What you are asked to do: Nothing but the pictures is dropped; write out all the remaining data below exactly.

*** Entries supplied Section Begins ***

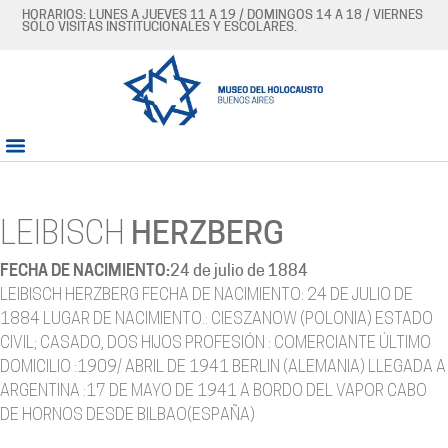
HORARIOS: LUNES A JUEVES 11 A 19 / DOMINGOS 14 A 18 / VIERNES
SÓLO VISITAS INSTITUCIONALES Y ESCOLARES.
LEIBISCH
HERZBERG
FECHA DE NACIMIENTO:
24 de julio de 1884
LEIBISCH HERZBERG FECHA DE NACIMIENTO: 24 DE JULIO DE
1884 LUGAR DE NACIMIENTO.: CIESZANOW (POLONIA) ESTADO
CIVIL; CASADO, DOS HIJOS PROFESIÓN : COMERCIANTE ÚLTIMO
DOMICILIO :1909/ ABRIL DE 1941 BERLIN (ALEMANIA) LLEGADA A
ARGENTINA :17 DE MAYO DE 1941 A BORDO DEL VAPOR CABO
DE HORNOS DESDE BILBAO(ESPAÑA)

*** Entries supplied Section Ends ***

Exercise solution:
HORARIOS: LUNES A JUEVES 11 A 19 / DOMINGOS 14 A 18 / VIERNES
SÓLO VISITAS INSTITUCIONALES Y ESCOLARES.
LEIBISCH
HERZBERG
FECHA DE NACIMIENTO:
24 de julio de 1884
LEIBISCH HERZBERG FECHA DE NACIMIENTO: 24 DE JULIO DE
1884 LUGAR DE NACIMIENTO.: CIESZANOW (POLONIA) ESTADO
CIVIL; CASADO, DOS HIJOS PROFESIÓN : COMERCIANTE ÚLTIMO
DOMICILIO :1909/ ABRIL DE 1941 BERLIN (ALEMANIA) LLEGADA A
ARGENTINA :17 DE MAYO DE 1941 A BORDO DEL VAPOR CABO
DE HORNOS DESDE BILBAO(ESPAÑA)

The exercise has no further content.